When Ray Cullom, executive director of the Queens Theatre, heard a hint of skepticism in the voice of an interviewer about his certainty that theatergoers would trek from all over New York to see new productions on his stage in Flushing Meadows-Corona Park, he was quick to explain.
He pointed out the window of his office -- past the giant steel Unisphere erected for the 1964-1965 World's Fair -- to the Queens Museum, where he recently visited the Panorama of New York City, a detailed diorama of the five boroughs. "If you look at where Queens Theatre is, it's right in the middle of everything," he said.
Cullom, who came to Queens in March from the Long Wharf Theatre in New Haven, Conn., wants to change the Queens Theatre from a venue that mainly booked touring performing arts shows into a staging ground for new productions.
(Ray Cullom, Photo Credit: Queens Theatre)
Its central location and relative proximity to Broadway and the high-quality talent it attracts are among the reasons that Cullom believes he can be successful. "As time goes on, we are going to transition from being a presenting house to being almost completely a producing and co-producing house," he said.
Already this fall, Cullom brought to the theater a production of CHIX 6, a rock musical, written by Queens native Lourds Lane, with Broadway aspirations. He said it went over surprisingly well with the theater's audience base, an older crowd used to tamer, revue-style musicals.

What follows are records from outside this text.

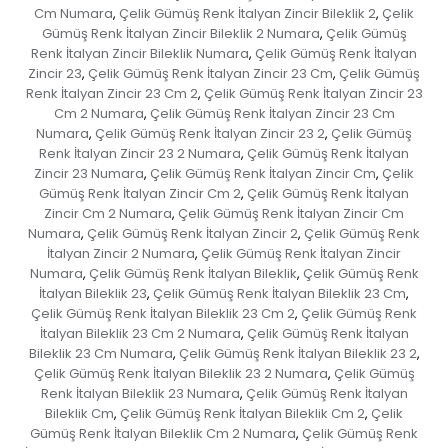
Cm Numara
Çelik Gümüş Renk İtalyan Zincir Bileklik 2
Çelik
,
,
Gümüş Renk İtalyan Zincir Bileklik 2 Numara
Çelik Gümüş
,
Renk İtalyan Zincir Bileklik Numara
Çelik Gümüş Renk İtalyan
,
Zincir 23
Çelik Gümüş Renk İtalyan Zincir 23 Cm
Çelik Gümüş
,
,
Renk İtalyan Zincir 23 Cm 2
Çelik Gümüş Renk İtalyan Zincir 23
,
Cm 2 Numara
Çelik Gümüş Renk İtalyan Zincir 23 Cm
,
Numara
Çelik Gümüş Renk İtalyan Zincir 23 2
Çelik Gümüş
,
,
Renk İtalyan Zincir 23 2 Numara
Çelik Gümüş Renk İtalyan
,
Zincir 23 Numara
Çelik Gümüş Renk İtalyan Zincir Cm
Çelik
,
,
Gümüş Renk İtalyan Zincir Cm 2
Çelik Gümüş Renk İtalyan
,
Zincir Cm 2 Numara
Çelik Gümüş Renk İtalyan Zincir Cm
,
Numara
Çelik Gümüş Renk İtalyan Zincir 2
Çelik Gümüş Renk
,
,
İtalyan Zincir 2 Numara
Çelik Gümüş Renk İtalyan Zincir
,
Numara
Çelik Gümüş Renk İtalyan Bileklik
Çelik Gümüş Renk
,
,
İtalyan Bileklik 23
Çelik Gümüş Renk İtalyan Bileklik 23 Cm
,
,
Çelik Gümüş Renk İtalyan Bileklik 23 Cm 2
Çelik Gümüş Renk
,
İtalyan Bileklik 23 Cm 2 Numara
Çelik Gümüş Renk İtalyan
,
Bileklik 23 Cm Numara
Çelik Gümüş Renk İtalyan Bileklik 23 2
,
,
Çelik Gümüş Renk İtalyan Bileklik 23 2 Numara
Çelik Gümüş
,
Renk İtalyan Bileklik 23 Numara
Çelik Gümüş Renk İtalyan
,
Bileklik Cm
Çelik Gümüş Renk İtalyan Bileklik Cm 2
Çelik
,
,
Gümüş Renk İtalyan Bileklik Cm 2 Numara
Çelik Gümüş Renk
,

"We got more positive comments on that show," Cullom said, adding that it also attracted many people who had never been out to the theater before, which is the whole point of Cullom's plan for its future.
Cullom sees the Queens Theatre -- a round, concrete relic also built for the World's Fair -- as a "gold mine" for its potential as a place to develop new works.
Instead of taking new productions to Boston or Chicago for pre-Broadway runs, producers and directors could work out the kinks on the stage of its main 472-seat theater, he said. New York-based performers would work in the city and "everyone could sleep in their own beds," cutting the cost of the production, he explained.
"I see our niche as being a regional theater within the bounds of New York City," he said. "And the interest we've had so far from commercial ventures, from producers looking for places to develop shows, it seems we're on the right track."
Its next big original production is The Jack Cole Project, which Cullom described as a "theater piece built around dance." Playing May 3-20, it tells the story of Cole, the famed jazz dance choreographer best known for his Hollywood work on films such as Gentlemen Prefer Blondes and There's No Business Like Show Business.
(Queens Theatre, Photo Credit: Dominick Totino)
Tapping into his deep contacts in the business, Cullom is partnering on Jack Cole with his friend, the choreographer/director Chet Walker, whose WALKERDANCE company is the theater's first dance company in residence.
"This project, which he's had in his head, happened to work very well with our existing audience base," Cullom said. "With the success of CHIX 6, it became a very logical next step for us to do."
He is using a second stage in the building -- a 99-seat black box space called the Studio Theatre -- to institute other changes. The Studio Theatre will be used to develop and showcase new plays and musicals, especially from the first- and second-generation immigrant communities in Queens, he said.
"There's a whole great hotbed of creativity that we're trying to tap into," Cullom said. He hopes to add a translation service, which is still to be worked out, to that stage so that plays written in Spanish or other foreign languages can be performed for an English-speaking audience.
He also is bringing in new material from outside the city. In February, the Studio Theatre will present Spent, a Canadian play Cullom saw at the Edinburgh Fringe Festival.
"It's a beautiful, poignant piece of theater that I thought needed a bigger audience," he said. "It's about the financial crash of 2008 and its ongoing effects on two 'any-men.' It's just two brilliant performers -- one who is very reminiscent of Charlie Chaplin and one who is very reminiscent of Buster Keaton."
Cullom is not daunted by the theater's location in the middle of a park in the middle of Queens. In the New Year, he plans to open a free trolley service from neighborhoods such as Astoria and Forest Hills as a way to get people to the theater on performance nights.
He said the Brooklyn Academy of Music did something similar when it started -- offering bus service from Manhattan to its performance space -- amid similar skepticism that anyone would ever venture to Fort Greene for a cultural experience. And while he said he was not trying to recreate a BAM in Queens, he did see a parallel.
"I think they were very successful at harnessing the energy of that neighborhood and that borough and reflecting it on their many stages," Cullom said. "And that's our mission, to bring the eyes of the world to Queens and to bring Queens to the rest of the world."